:: Task item ::
Give back every entry precisely as written, without any of the images.

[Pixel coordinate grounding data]
--------------------

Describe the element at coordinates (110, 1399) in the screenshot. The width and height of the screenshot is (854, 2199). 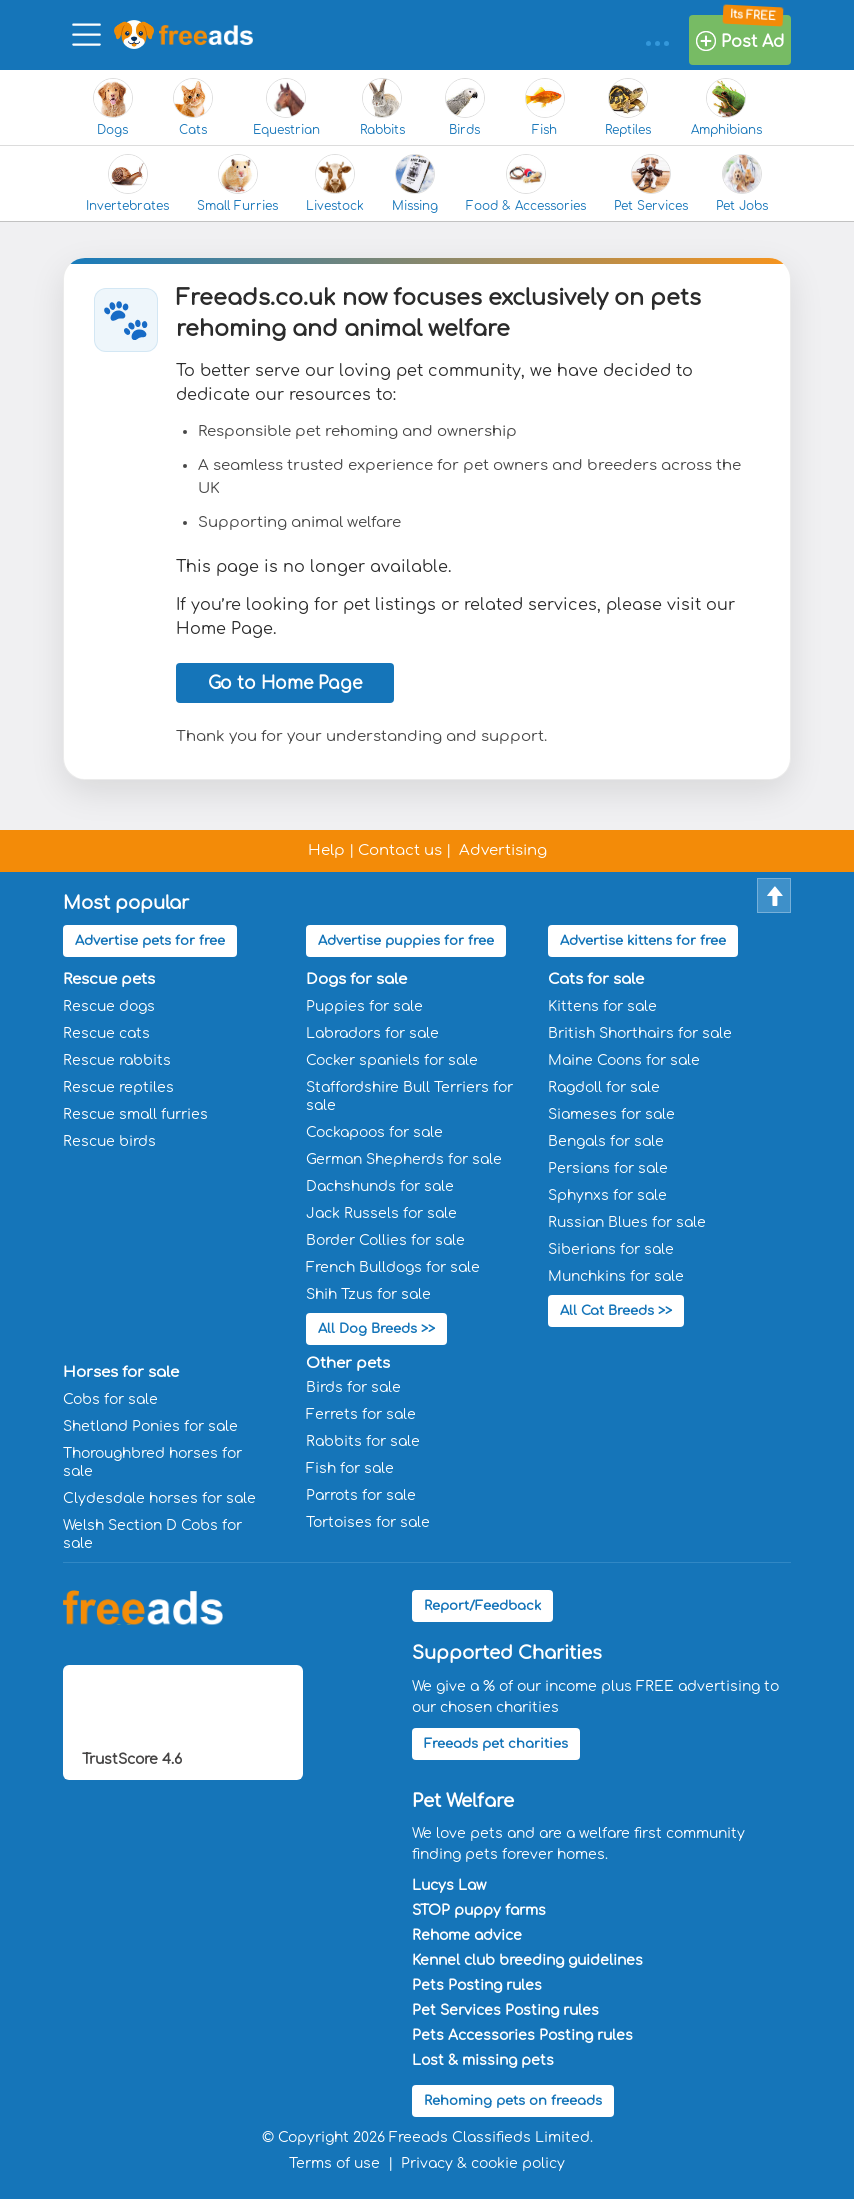
I see `Cobs for sale` at that location.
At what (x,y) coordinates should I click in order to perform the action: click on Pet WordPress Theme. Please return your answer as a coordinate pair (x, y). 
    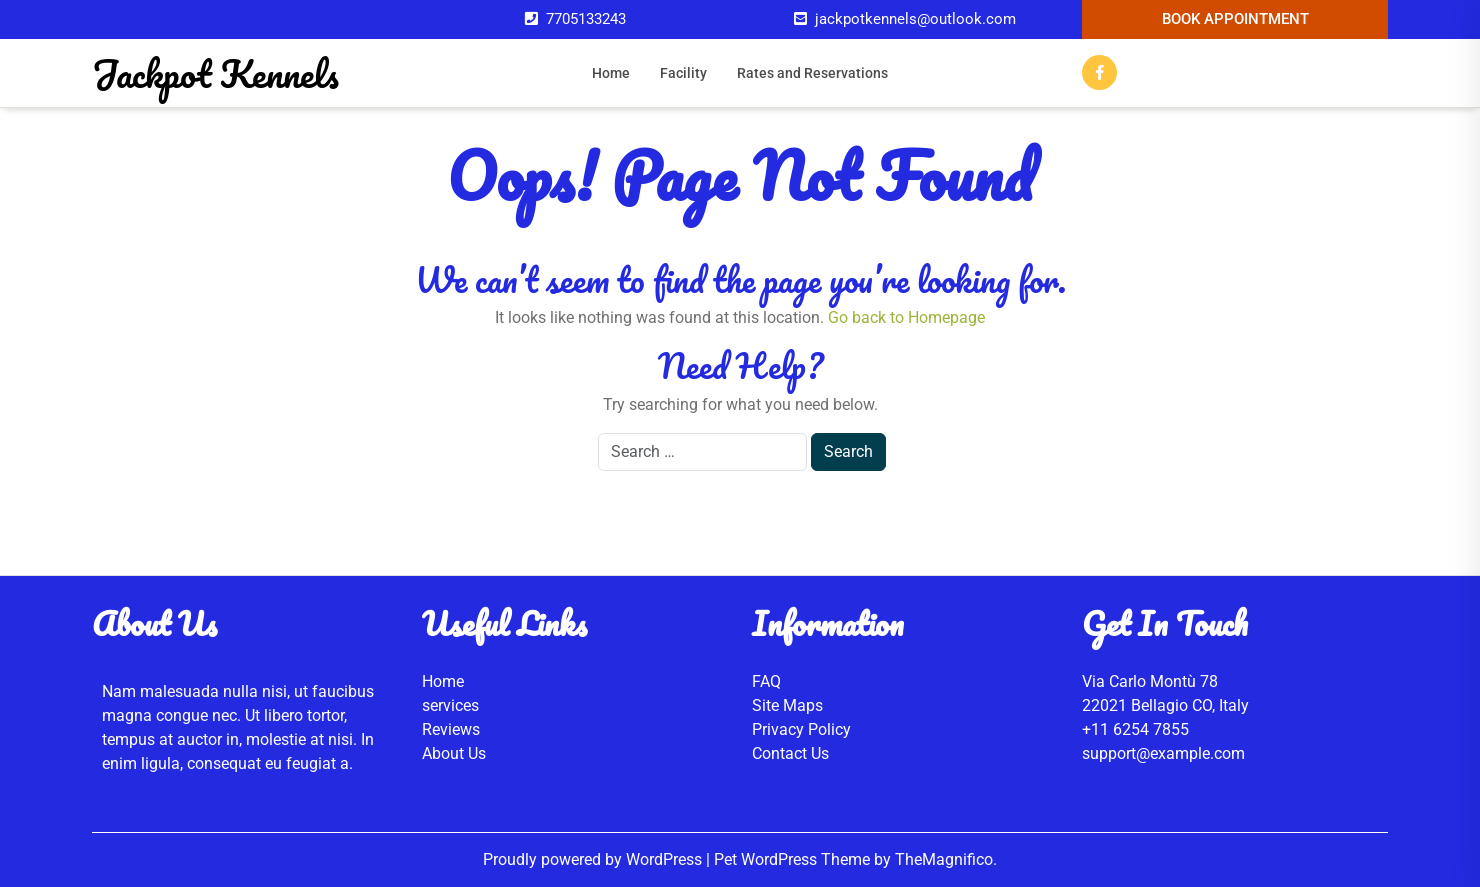
    Looking at the image, I should click on (794, 859).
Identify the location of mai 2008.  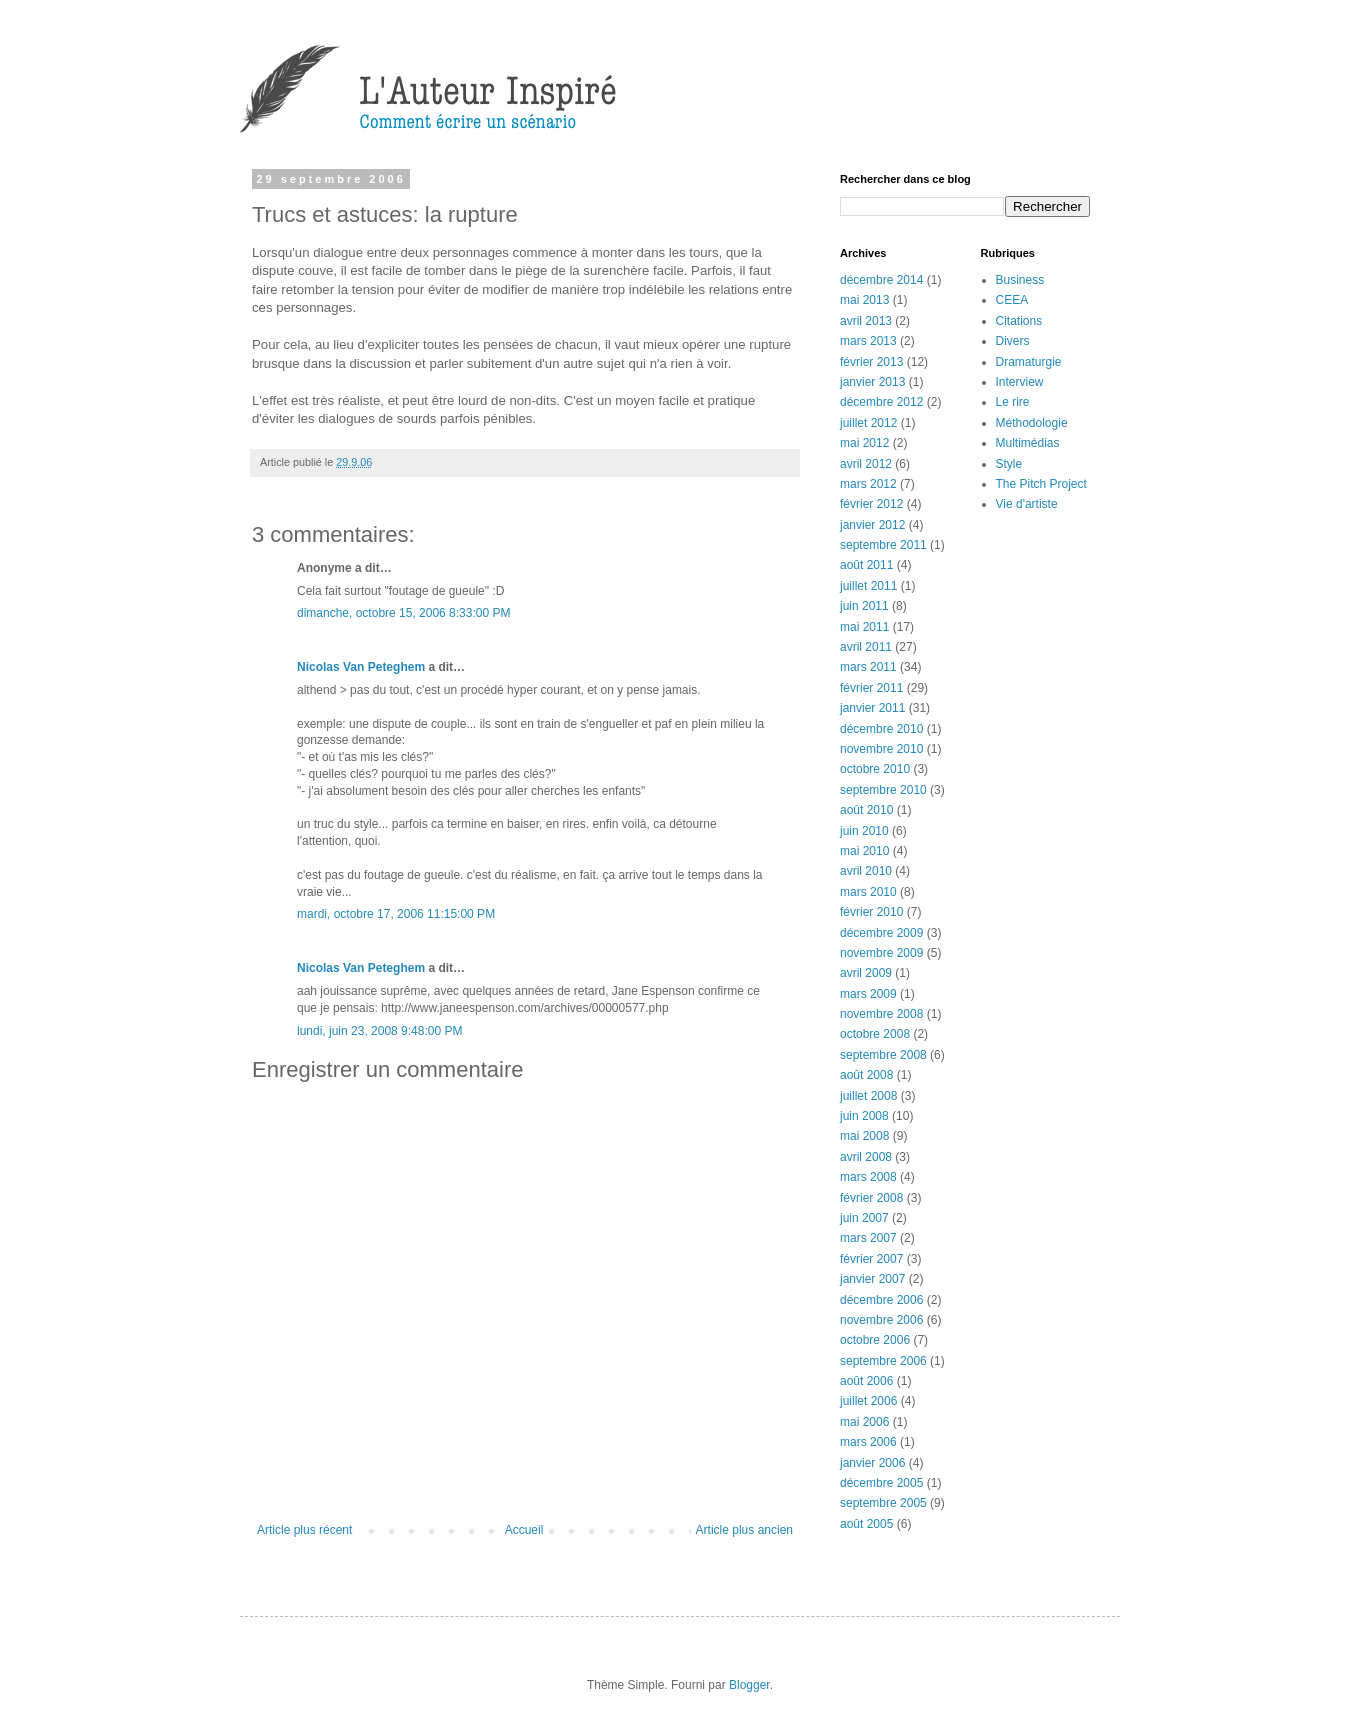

--------------------

:: Expected answer ::
Describe the element at coordinates (110, 1399) in the screenshot. The width and height of the screenshot is (854, 2199). 
I see `Cobs for sale` at that location.
At what (x,y) coordinates should I click in order to perform the action: click on Pet WordPress Theme. Please return your answer as a coordinate pair (x, y). 
    Looking at the image, I should click on (794, 859).
Identify the location of mai 2008.  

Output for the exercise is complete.